Note to playwright John Logan: Get on your knees and thank the Lord on high or whatever otherworldly power you call “Higher” for Alfred Molina. Molina brings to bear the full measure of his lifetime of exploring what it is to be an artist as he steps back in time to
1958 and into the skin of abstract expressionist Mark Rothko in Logan’s “Red” at the Mark Taper Forum. Molina fills the stage with as much potency as Rothko filled his canvas with the color red. Firing off line after line of nearly perfect dialogue like so many word- paint- balls, Molina splatters the interior space of the Taper with the guts of a man caught in a wrestling match with the patron demon of the artist – commercial success.
As Rothko’s naïve assistant, Ken, Jonathan Groff, (“Spring Awakening”) avoids simply employing his innate talents of voice, rhythm, and looks. With eyes wide open and heart displayed, Groff walks Ken into the conflicted relationship with Rothko.
For 90 minutes, the two dance and spar and explore not just the murals Rothko has been commissioned to paint, but even more, their respective need of one another. The relationship, which begins with Rothko warning Ken “I am not your Rabbi, I am not your father, I am not your shrink, I am not your friend,” ends with him, perhaps reluctantly, becoming all those things.
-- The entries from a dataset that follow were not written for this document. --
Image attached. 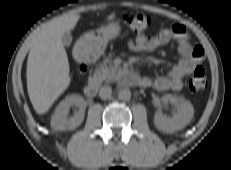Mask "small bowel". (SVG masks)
Wrapping results in <instances>:
<instances>
[{"mask_svg":"<svg viewBox=\"0 0 231 170\" xmlns=\"http://www.w3.org/2000/svg\"><path fill=\"white\" fill-rule=\"evenodd\" d=\"M175 40L178 43V51L182 56L166 74L158 76L154 80L148 77L140 79L144 86H153L158 91L183 88V79L193 72L204 59V50L200 46L190 43L186 27L182 24H174L170 28L161 30L154 35H139L129 42V48L134 52H152L158 47Z\"/></svg>","mask_w":231,"mask_h":170,"instance_id":"c3829d8e","label":"small bowel"}]
</instances>
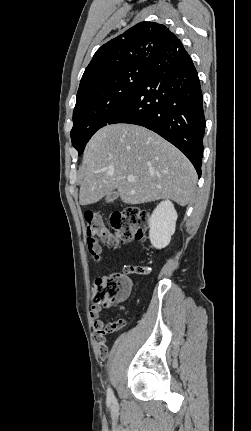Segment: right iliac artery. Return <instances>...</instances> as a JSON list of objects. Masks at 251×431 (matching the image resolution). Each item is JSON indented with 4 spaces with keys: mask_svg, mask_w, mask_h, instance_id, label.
Segmentation results:
<instances>
[{
    "mask_svg": "<svg viewBox=\"0 0 251 431\" xmlns=\"http://www.w3.org/2000/svg\"><path fill=\"white\" fill-rule=\"evenodd\" d=\"M107 399H108V401L114 400V394H113V391L110 387H108V389H107Z\"/></svg>",
    "mask_w": 251,
    "mask_h": 431,
    "instance_id": "1",
    "label": "right iliac artery"
}]
</instances>
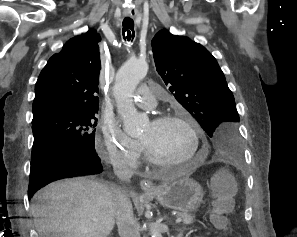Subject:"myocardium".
Instances as JSON below:
<instances>
[{
  "instance_id": "f54148a6",
  "label": "myocardium",
  "mask_w": 297,
  "mask_h": 237,
  "mask_svg": "<svg viewBox=\"0 0 297 237\" xmlns=\"http://www.w3.org/2000/svg\"><path fill=\"white\" fill-rule=\"evenodd\" d=\"M154 122L158 123H170V122H176V123H181L183 124L189 131L192 141H193V151L191 154H189L187 157L176 160V161H169V160H164L153 154L148 147L142 143V147L145 153V156L147 160L156 166H173V165H182L185 164L189 161H192L195 159L200 151V146H201V139L199 132L197 130V127L193 123V121L188 118L187 116L183 114H167V115H161L157 118H155Z\"/></svg>"
}]
</instances>
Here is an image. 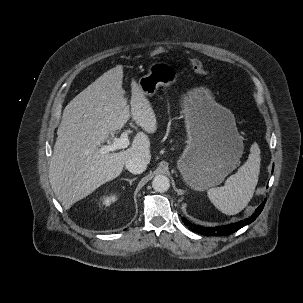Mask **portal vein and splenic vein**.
<instances>
[{"label":"portal vein and splenic vein","mask_w":303,"mask_h":303,"mask_svg":"<svg viewBox=\"0 0 303 303\" xmlns=\"http://www.w3.org/2000/svg\"><path fill=\"white\" fill-rule=\"evenodd\" d=\"M128 133H129V130H125L121 134L120 138H114V141L112 144L101 146L99 149V152L102 154H105V153H109V152H114L119 149L127 148L130 144V141L128 138Z\"/></svg>","instance_id":"obj_1"}]
</instances>
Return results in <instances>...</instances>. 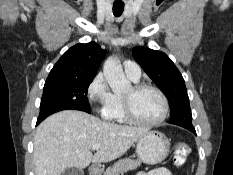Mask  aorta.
Masks as SVG:
<instances>
[{
	"label": "aorta",
	"instance_id": "1",
	"mask_svg": "<svg viewBox=\"0 0 233 175\" xmlns=\"http://www.w3.org/2000/svg\"><path fill=\"white\" fill-rule=\"evenodd\" d=\"M104 76L114 93L123 92L130 87V82L126 79L120 63L109 57L103 66Z\"/></svg>",
	"mask_w": 233,
	"mask_h": 175
}]
</instances>
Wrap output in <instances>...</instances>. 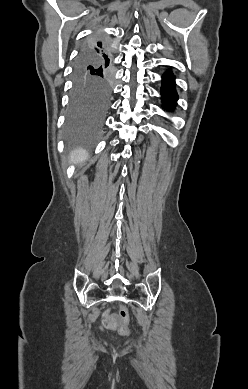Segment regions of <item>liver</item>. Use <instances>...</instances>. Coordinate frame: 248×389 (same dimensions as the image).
Wrapping results in <instances>:
<instances>
[{"instance_id":"1","label":"liver","mask_w":248,"mask_h":389,"mask_svg":"<svg viewBox=\"0 0 248 389\" xmlns=\"http://www.w3.org/2000/svg\"><path fill=\"white\" fill-rule=\"evenodd\" d=\"M87 157H88V154L86 151L78 149V150L73 151L70 154V162L81 163V162L85 161L87 159Z\"/></svg>"}]
</instances>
Rothko makes the ultimate paternal sacrifice delivering his young charge from the threshold of youth into the world and away from the bosom of home.
John Logan’s imagination was sparked by the true- story of Mark Rothko’s commission to create a series of murals for the then new Four Seasons Restaurant in the heart of Manhattan in 1957. Rothko took the commission, created the works, all the while struggling with questions of morality of art, integrity of man, and the ultimate topic: mortality. Logan’s play came from London to Broadway in 2010 and won six well- deserved Tony Awards.
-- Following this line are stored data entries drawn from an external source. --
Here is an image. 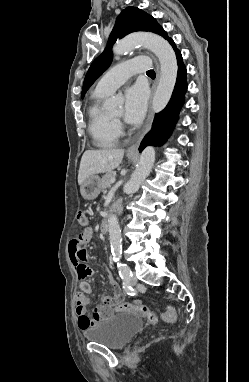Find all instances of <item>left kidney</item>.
<instances>
[{"mask_svg": "<svg viewBox=\"0 0 249 382\" xmlns=\"http://www.w3.org/2000/svg\"><path fill=\"white\" fill-rule=\"evenodd\" d=\"M108 264L111 266L113 263L110 261Z\"/></svg>", "mask_w": 249, "mask_h": 382, "instance_id": "left-kidney-1", "label": "left kidney"}]
</instances>
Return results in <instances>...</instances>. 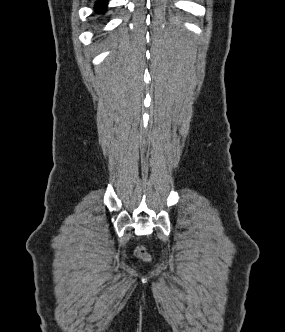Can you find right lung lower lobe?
<instances>
[{
    "label": "right lung lower lobe",
    "mask_w": 285,
    "mask_h": 332,
    "mask_svg": "<svg viewBox=\"0 0 285 332\" xmlns=\"http://www.w3.org/2000/svg\"><path fill=\"white\" fill-rule=\"evenodd\" d=\"M106 4H107V0H100V1L97 2V4L95 5V9H96L97 12H99V13L105 12Z\"/></svg>",
    "instance_id": "1"
}]
</instances>
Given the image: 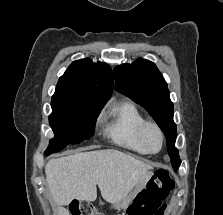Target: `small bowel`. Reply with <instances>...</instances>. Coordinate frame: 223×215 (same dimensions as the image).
Segmentation results:
<instances>
[{"label":"small bowel","instance_id":"small-bowel-1","mask_svg":"<svg viewBox=\"0 0 223 215\" xmlns=\"http://www.w3.org/2000/svg\"><path fill=\"white\" fill-rule=\"evenodd\" d=\"M163 209H164V206H163ZM163 209H162V211H161V212H159V214H158V215H161V214L163 213Z\"/></svg>","mask_w":223,"mask_h":215}]
</instances>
Mark Rothko’s life in total is cinema worthy – beginning as the son of intellectual Russian Jews, finding his gifts as a struggling artist in the late 1920s in New York, coming to prominence, ending in a tragic suicide in the 1970s, and a post script drama of what became of his works.
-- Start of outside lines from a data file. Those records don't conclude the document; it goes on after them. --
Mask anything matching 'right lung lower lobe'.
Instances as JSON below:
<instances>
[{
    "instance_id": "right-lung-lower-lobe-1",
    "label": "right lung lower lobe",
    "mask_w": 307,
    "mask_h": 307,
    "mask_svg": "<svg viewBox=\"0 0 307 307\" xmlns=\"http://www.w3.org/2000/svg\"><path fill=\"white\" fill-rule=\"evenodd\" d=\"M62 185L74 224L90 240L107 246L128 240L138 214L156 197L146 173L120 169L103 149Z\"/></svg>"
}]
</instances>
Theatergoers typically know approximately ten minutes into a two- person play what we are in for. Less than three minutes into the opening night performance, the audience quickened in our seats with the realization that we had purchased an E- ticket to a thrill ride of theater.
Under Michael Grandage’s precise direction, in a world marvelously created by designer Christopher Oram, shades of red, black, and all colors of the human drama come to life in Red.